Wikidata:Property proposal/character in this lexeme

character in this lexeme edit

Originally proposed at Wikidata:Property proposal/Lexemes

   Not done
Descriptioncharacter(s) this lexeme consists of
Representscuneiform sign (Q23017336)
Data typeItem
Domainlexeme, form
Example 1ga/𒂷 (L726974)𒂷 (Q87555355)
Example 2dumu/𒌉 (L643788)𒌉 (Q87556519)
Example 3dingir/𒀭 (L724542)𒀭 (Q87555087)
Planned useLinking lexemes to character representations
See alsoHan character in this lexeme (P5425) which links Han Chinese characters in Japanese and Chinese lexemes to Unicode, https://www.wikidata.org/wiki/Wikidata:Property_proposal/Cuneiform_character_in_this_lexeme for the previous discussion on the property "cuneiform character in this lexeme"

Motivation edit

Currently, we lack a property in Wikidata to link lexeme representations to QIDs of characters of a given script.
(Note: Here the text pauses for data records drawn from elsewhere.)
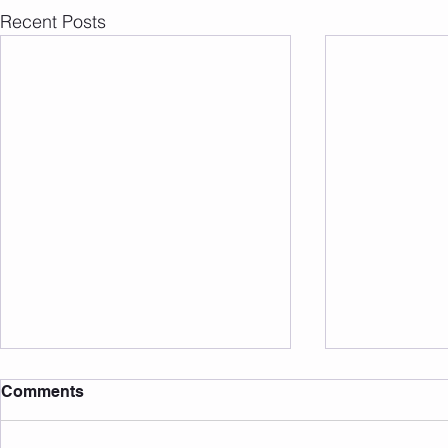
Recent Posts
Comments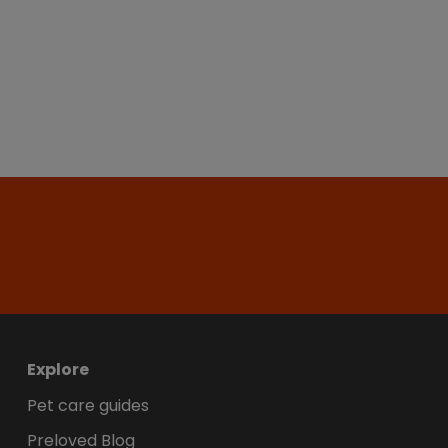
Explore
Pet care guides
Preloved Blog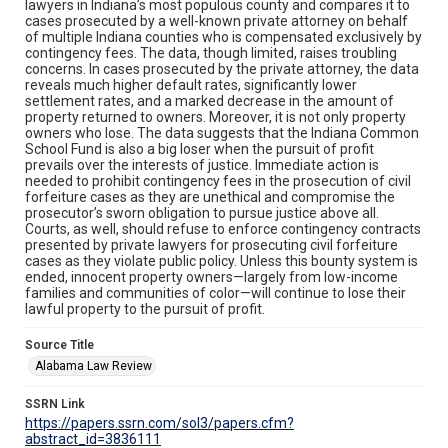
lawyers in Indiana’s most populous county and compares it to
cases prosecuted by a well-known private attorney on behalf
of multiple Indiana counties who is compensated exclusively by
contingency fees. The data, though limited, raises troubling
concerns. In cases prosecuted by the private attorney, the data
reveals much higher default rates, significantly lower
settlement rates, and a marked decrease in the amount of
property returned to owners. Moreover, it is not only property
owners who lose. The data suggests that the Indiana Common
School Fund is also a big loser when the pursuit of profit
prevails over the interests of justice. Immediate action is
needed to prohibit contingency fees in the prosecution of civil
forfeiture cases as they are unethical and compromise the
prosecutor’s sworn obligation to pursue justice above all.
Courts, as well, should refuse to enforce contingency contracts
presented by private lawyers for prosecuting civil forfeiture
cases as they violate public policy. Unless this bounty system is
ended, innocent property owners—largely from low-income
families and communities of color—will continue to lose their
lawful property to the pursuit of profit.
Source Title
Alabama Law Review
SSRN Link
https://papers.ssrn.com/sol3/papers.cfm?
abstract_id=3836111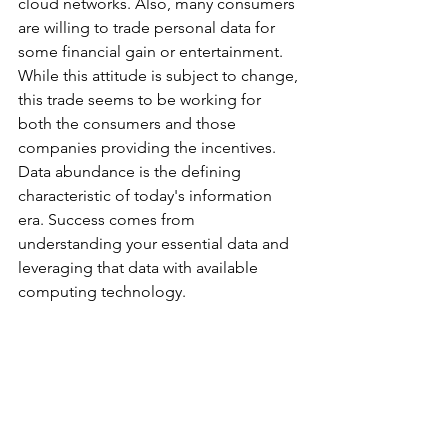
cloud networks. Also, many consumers 
are willing to trade personal data for 
some financial gain or entertainment. 
While this attitude is subject to change, 
this trade seems to be working for 
both the consumers and those 
companies providing the incentives. 
Data abundance is the defining 
characteristic of today's information 
era. Success comes from 
understanding your essential data and 
leveraging that data with available 
computing technology.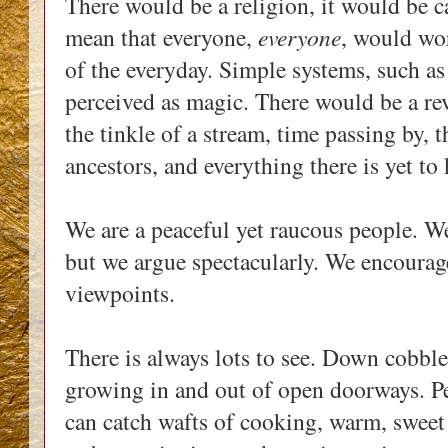
There would be a religion, it would be 
mean that everyone,
everyone
, would wo
of the everyday. Simple systems, such as
perceived as magic. There would be a re
the tinkle of a stream, time passing by, 
ancestors, and everything there is yet t
We are a peaceful yet raucous people. We 
but we argue spectacularly. We encourag
viewpoints.
There is always lots to see. Down cobble
growing in and out of open doorways. Pe
can catch wafts of cooking, warm, sweet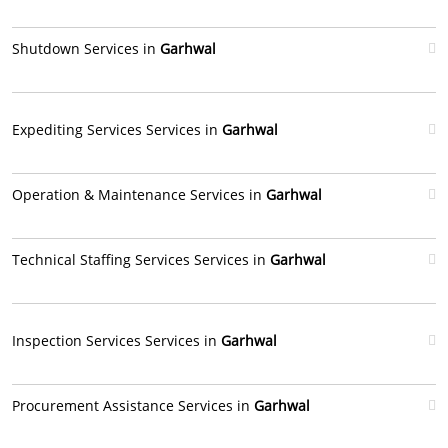
Shutdown Services in
Garhwal
Expediting Services Services in
Garhwal
Operation & Maintenance Services in
Garhwal
Technical Staffing Services Services in
Garhwal
Inspection Services Services in
Garhwal
Procurement Assistance Services in
Garhwal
The examples above show how to link cuneiform lexemes to their character QIDs which represent their Unicode code points, but the property can be used to link any lexeme to relevant parts of the script it uses. Already, the property Han character in this lexeme (P5425) allows to link Han Chinese characters in Chinese, Japanese, and Vietnamese to their respective representations in Wikidata. This property proposal wants to generalize this property Han character in this lexeme (P5425) as "character in this lexeme" or let this anticipated property become a super property of Han character in this lexeme (P5425).

See also the discussion of https://www.wikidata.org/wiki/Wikidata:Property_proposal/Cuneiform_character_in_this_lexeme which led to the creation of this property proposal instead.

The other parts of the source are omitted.